Kasper, la shoah e “Nostra aetate”

 

●Il cardinal Walter Kasper ha dichiarato al Corriere della Sera (31 maggio 2010, p. 23) che «la shoah è stata favorita anche da un tipo di teologia. […]. Secoli di teologia cristiana anti-giudaica hanno contribuito alla shoah favorendo […] l’antisemitismo razziale-biologico del nazismo. […]. Quel crimine senza precedenti ha costretto le Chiese cristiane a rivedere il loro rapporto con gli ebrei e per i cattolici il tornante decisivo è stato il Vaticano II, con le sue scelte irrevocabili. […]. Il riconoscimento di una responsabilità cristiana indiretta nella shoah era contenuto già in un documento epocale della “Commissione per i rapporti religiosi con l’Ebraismo”, pubblicato nel 1998 con il titolo “Noi ricordiamo”, in vista del “mea culpa” giubilare del 2000».

 

 

●Il cardinale qui mette in relazione di contrarietà (e non di continuità) secoli di teologia cristiana e Vaticano II. Ora, come spiega monsignor Brunero Gherardini, se non vi è continuità fra la Tradizione divina o divino-apostolica della Chiesa e l’insegnamento pastorale conciliare (per esempio, Nostra aetate), significa che quest’ultimo è erroneo poiché in disaccordo con una delle due fonti della Rivelazione[1]. “De ore tuo te judico” si può dire a Walter Kasper.
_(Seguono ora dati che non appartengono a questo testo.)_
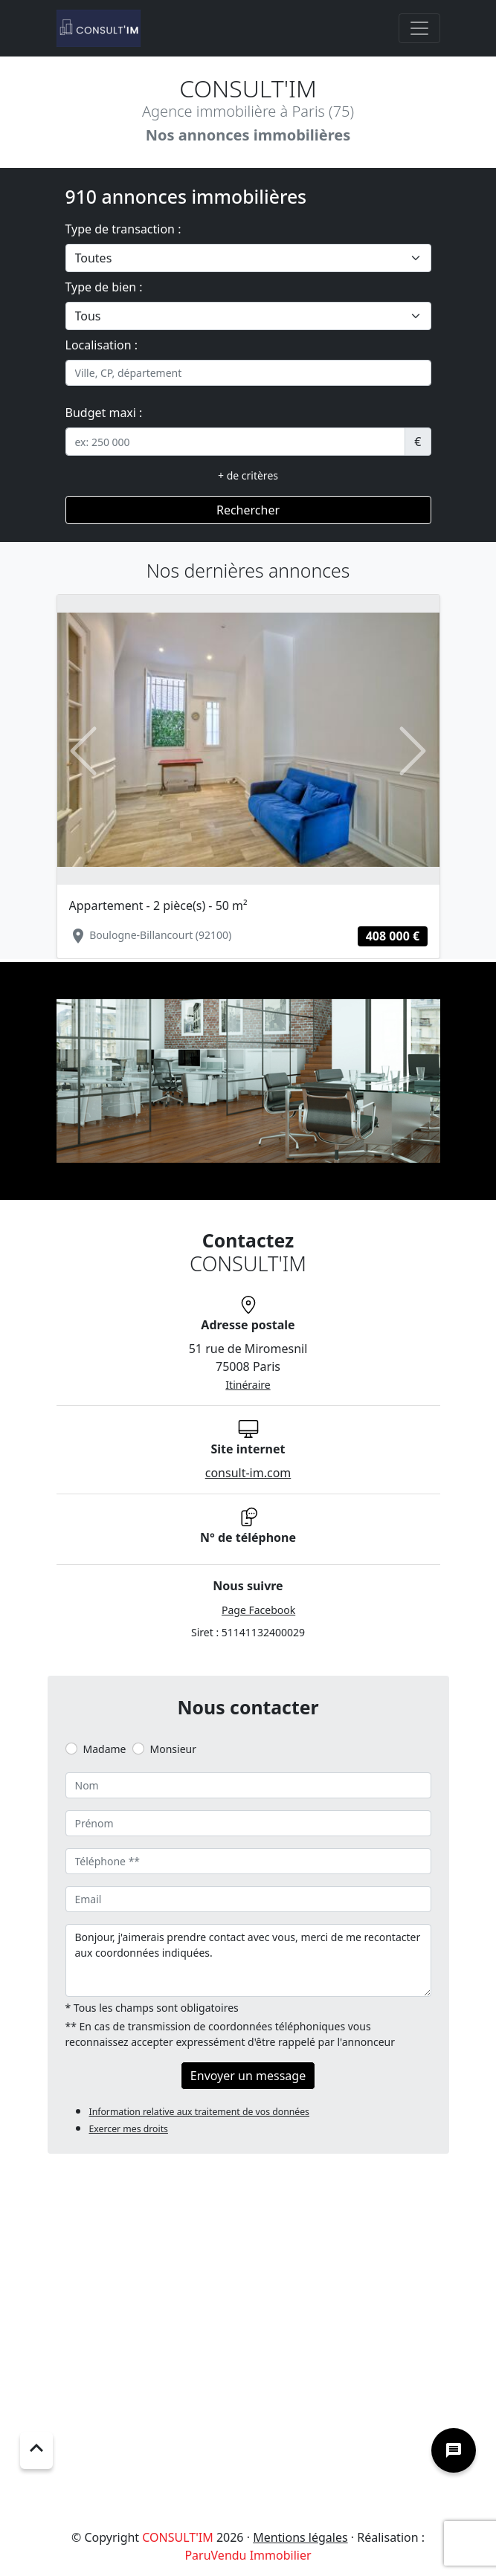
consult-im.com (248, 1473)
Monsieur (173, 1749)
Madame (104, 1749)
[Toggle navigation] (419, 28)
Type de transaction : (123, 229)
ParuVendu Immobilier (247, 2555)
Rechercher (248, 510)
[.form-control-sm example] (235, 441)
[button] (84, 750)
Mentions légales (300, 2537)
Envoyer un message (248, 2075)
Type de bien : (104, 287)
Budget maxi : (104, 412)
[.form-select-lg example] (248, 258)
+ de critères (248, 475)
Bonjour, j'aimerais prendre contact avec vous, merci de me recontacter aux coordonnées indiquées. (248, 1960)
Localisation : (101, 345)
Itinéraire (247, 1385)
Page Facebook (258, 1610)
Il quale, inoltre, non esita a vedere nella shoah il termine della teologia pre-conciliare e il punto di partenza di quella conciliare e post-conciliare. Egli può liberamente parlare di shoah poiché lo fa in maniera conforme alla vulgata sterminazionista, mentre, se lo si fa chiedendo di “rivisitare” storicamente e scientificamente (tramite analisi fisiche e chimiche) tale avvenimento, si è linciati moralmente anche nell’ambiente cattolico-conservatore oramai abbondantemente giudaizzato, come è avvenuto a monsignor Vitaliano Mattioli, quando nel 1997 pubblicò con l’editrice Mursia di Milano il libro Gli ebrei e la Chiesa. La shoah è - quindi - un problema non solo storico-politico, ma anche teologico, e come tale, analogamente a ciò che la Chiesa ha fatto recentemente, ad esempio, nei confronti della Rivoluzione francese o del Risorgimento italiano, va affrontato da un punto di vista storico, politico e teologico, senza lasciarsi intimorire dagli attacchi della stampa laicista e rinchiudendosi in sacrestia, accampando la scusa, del tutto catto-liberale, che la Chiesa non deve far politica, come se l’uomo non fosse “naturalmente animale sociale e politico” (S. Th., I, q. 96, a. 4) e Gesù Cristo non avesse stabilito sulla terra un regno anche sociale e politico (Pio XI, Quas primas, 1926).

 

●Al contrario dei cattolici liberali di ieri e di oggi, monsignor Marcel Lefebvre scriveva che «a partire da Giovanni XXIII e Paolo VI, le autorità ecclesiali si son fatte collaboratrici attive della massoneria ebraica internazionale»[2]. Aveva, infatti, constatato personalmente, durante i lavori conciliari, l’influenza decisiva del Bené Berìt nella stesura di Nostra aetate. Già nel 1946 Marx Jules Isaac in Jésus et Israel e poi nel 1948 in Genèse de l’antisémitisme aveva teorizzato la fine dell’antigiudaismo teologico alla luce della shoah e l’inizio di una nuova teologia giudeo-cristiana, dando la colpa dell’antigiudaismo ai Vangeli, soprattutto di Matteo e Giovanni, e ai Padri della Chiesa, specialmente a S. Giovanni Crisostomo. Isaac assieme al cardinal Bea è stato uno degli artefici di Nostra aetate.

 

Per una retta comprensione dei rapporti tra cattolicesimo e III Reich dal 1933 al 1934

 

●I primi rapporti tra Chiesa cattolica e nazionalsocialismo furono buoni. Si guastarono dopo il 1935 e soprattutto nel 1937 quando fu promulgata l’enciclica Mit brennender Sorge di Pio XI, la quale però va letta alla luce della nota del cardinal Eugenio Pacelli, come abbiamo scritto su questo stesso sito, che distingueva tra elementi estremisti e neopagani del partito (Rosenberg e Goebbels) e l’ala più equilibrata, che aveva in Hitler il suo moderatore. Dopo la Repubblica di Weimar, il cattolicesimo tedesco, come la Chiesa romana, vedeva il nemico numero uno nella «modernità di stampo illuminista e liberale, della secolarizzazione, del kulturkampf e della rivoluzione d’Ottobre»[3].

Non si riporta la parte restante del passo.